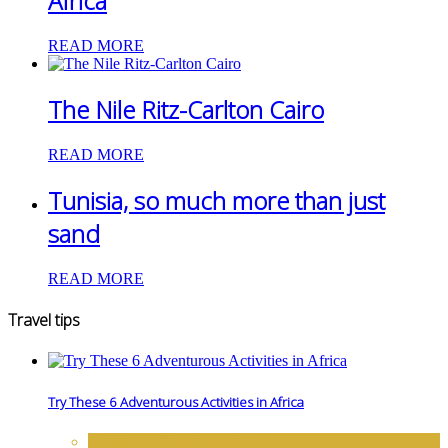
Africa
READ MORE
The Nile Ritz-Carlton Cairo
READ MORE
Tunisia, so much more than just
sand
READ MORE
Travel tips
Try These 6 Adventurous Activities in Africa
AFRICA
,
DESTINATIONS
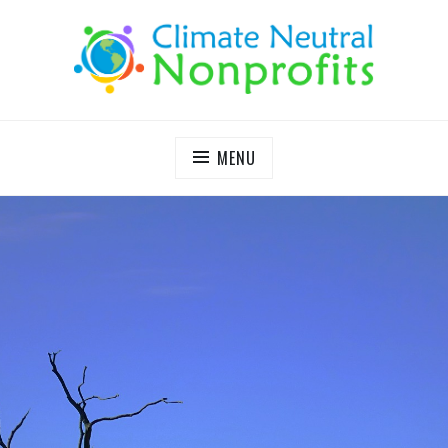
S
k
i
p
t
o
c
MENU
o
n
t
e
n
t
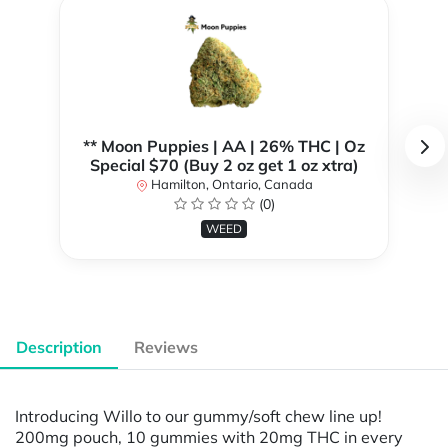
** Moon Puppies | AA | 26% THC | Oz
Special $70 (Buy 2 oz get 1 oz xtra)
Hamilton, Ontario, Canada
(0)
WEED
Description
Reviews
Introducing Willo to our gummy/soft chew line up!
200mg pouch, 10 gummies with 20mg THC in every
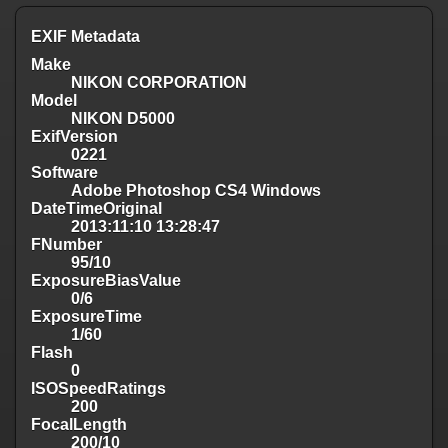
EXIF Metadata
Make
NIKON CORPORATION
Model
NIKON D5000
ExifVersion
0221
Software
Adobe Photoshop CS4 Windows
DateTimeOriginal
2013:11:10 13:28:47
FNumber
95/10
ExposureBiasValue
0/6
ExposureTime
1/60
Flash
0
ISOSpeedRatings
200
FocalLength
200/10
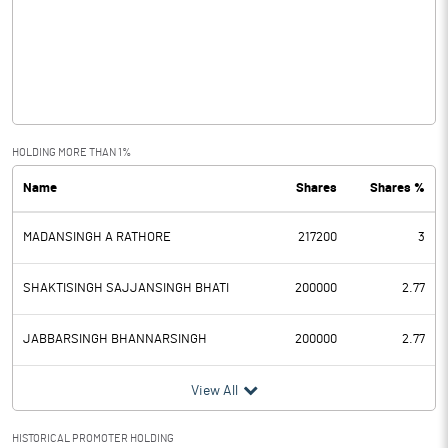
Other Income
Operating Profit
0.86
Interest
Exceptional Items
HOLDING MORE THAN 1%
Name
Shares
Shares %
PBDT
0.86
MADANSINGH A RATHORE
217200
3
Depreciation
Profit Before Tax
0.86
SHAKTISINGH SAJJANSINGH BHATI
200000
2.77
Tax
JABBARSINGH BHANNARSINGH
200000
2.77
Provisions and contingencies
View All
Profit After Tax
0.86
HISTORICAL PROMOTER HOLDING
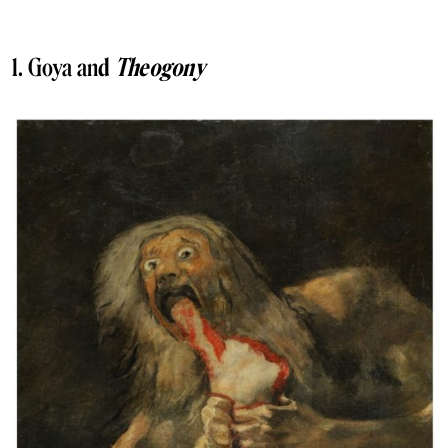
1. Goya an
d
Theogony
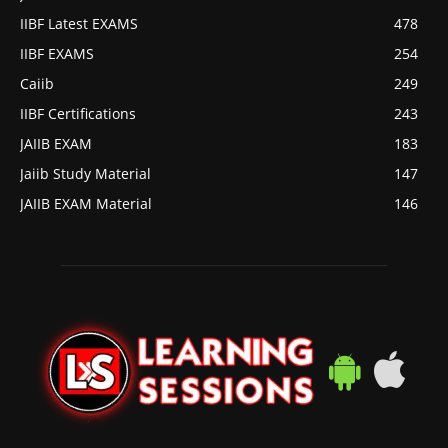
IIBF Latest EXAMS
478
IIBF EXAMS
254
Caiib
249
IIBF Certifications
243
JAIIB EXAM
183
Jaiib Study Material
147
JAIIB EXAM Material
146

> [Requirement] Take the line containing "NIKON D5000" through the last line of the material and retype exactly those lines, both ends included, with no pictures.

> [Written answer]
NIKON D5000
ExifVersion
0221
Software
Adobe Photoshop CS4 Windows
DateTimeOriginal
2013:11:10 13:28:47
FNumber
95/10
ExposureBiasValue
0/6
ExposureTime
1/60
Flash
0
ISOSpeedRatings
200
FocalLength
200/10
Other Income
Operating Profit
0.86
Interest
Exceptional Items
HOLDING MORE THAN 1%
Name
Shares
Shares %
PBDT
0.86
MADANSINGH A RATHORE
217200
3
Depreciation
Profit Before Tax
0.86
SHAKTISINGH SAJJANSINGH BHATI
200000
2.77
Tax
JABBARSINGH BHANNARSINGH
200000
2.77
Provisions and contingencies
View All
Profit After Tax
0.86
HISTORICAL PROMOTER HOLDING
1. Goya an
d
Theogony
IIBF Latest EXAMS
478
IIBF EXAMS
254
Caiib
249
IIBF Certifications
243
JAIIB EXAM
183
Jaiib Study Material
147
JAIIB EXAM Material
146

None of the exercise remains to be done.